The rationale behind synchronizing two processes at the level of system calls assumes that the programs that the processes execute are deterministic. This is a reasonable assumption, given how programs typically gather any non-determinism they use vie the operating system through system calls (e.g., by reading file /dev/random, or by getting the date through system call gettimeofday). As a result, the programs themselves are deterministic modulus the inputs from the operating system.

However, and unfortunately, programs can exbibit non-determinism without interacting with the operating system. This is a basic limitation not only of ptrace, but of any other method that matches system calls between processes.

Let’s look at a few examples of such non-determinism that I found in practice.

rdstc Instruction

The x86 instruction rdtsc reads the value of the timestamp counter, which is a 64-bit register that increases monotonically at every clock cycle since the processor was reset. It was introduced with the Pentium processor and it was a great way to get accurate performance timing for programs. However, it is not usable for that purpose nowadays anymore, due to out-of-order execution, several logical cores on the same physical CPU, context switching between threads and processes, etc.

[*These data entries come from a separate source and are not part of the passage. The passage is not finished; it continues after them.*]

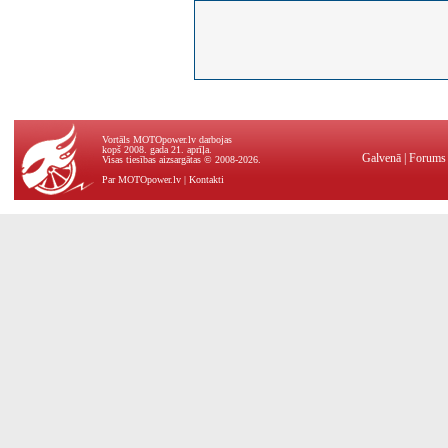
Vortāls MOTOpower.lv darbojas
kopš 2008. gada 21. aprīļa.
Galvenā
|
Forums
Visas tiesības aizsargātas © 2008-2026.
Par MOTOpower.lv
|
Kontakti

Still, some existing code uses this instruction to generate low-quality random data very and monotonically increasing timestamps very fast. For instance, going back to our example, suppose that macro MORE_RANDOMNESS is defined as:

#define MORE_RANDOMNESS(X) ((X = rdtsc()))

In this case, the value of variable ret will never be the same between processes P1 and P2.

The code example we’ve been following, and this section on instruction rdtsc, were inspired by function mktemp in glibc. Function mktemp takes a template filename ending in XXXXX and returns an unique filename (e.g., mktemp(/tmp/fileXXXXXX) = /tmp/file123456). The example is basically how mktemp is implemented for x86.

Undefined Behavior

Let us now consider that macro MORE_RANDOMNESS is defined as follows:

#define MORE_RANDOMNESS(X) ((X))

This results in a C program with undefined behavior, as variable ret is read without being initialized. Of course, a program written in C that displays undefined behavior has no meaning and any behavior (of the whole program) is acceptable.

So, a program that displays any undefined behavior is incorrect and we should limit our discussion to correct C programs, right? Well. Some programs have intentional undefined behavior. For instance, OpenSSL initializes a random data generator with an uninitialized byte array, which provides a small amount of extra entropy as the runtime value of the uninitialized array is hard to predict. This is by design and can be disabled by setting flag -DPURIFY when building OpenSSL. Using a -DPURIFY build in production did lead to a vulnerability in Debian worthy of being mentioned in an xkcd comic. Still, the most recent version of OpenSSL (1.1.0) uses -DPURIFY by default.

Getting back to our example, as with rdtsc, this means that variable ret has a different value between P1 and P2, depending on the “garbage” contents of the uninitialized stack buffer. However, note that running the same program compiled by the same compiler with the same optimization level on P1 and P2 may lead to the same “garbage” being left on the stack, which hides this divergence. Still, changing any of those variables (using different compilers or different optimization levels) makes processes P1 and P2 diverge.

Multi-threading

Processes that use several threads have access to another form of non-determinism in the shape of thread scheduling. For instance, we can imagine a program in which two threads race to grab a lock, and then each thread opens a file. Which thread wins the race depends on the scheduler, and may be different between P1 and P2. This issue can be solved with deterministic scheduling or by imposing a total order between system calls, as Varan does.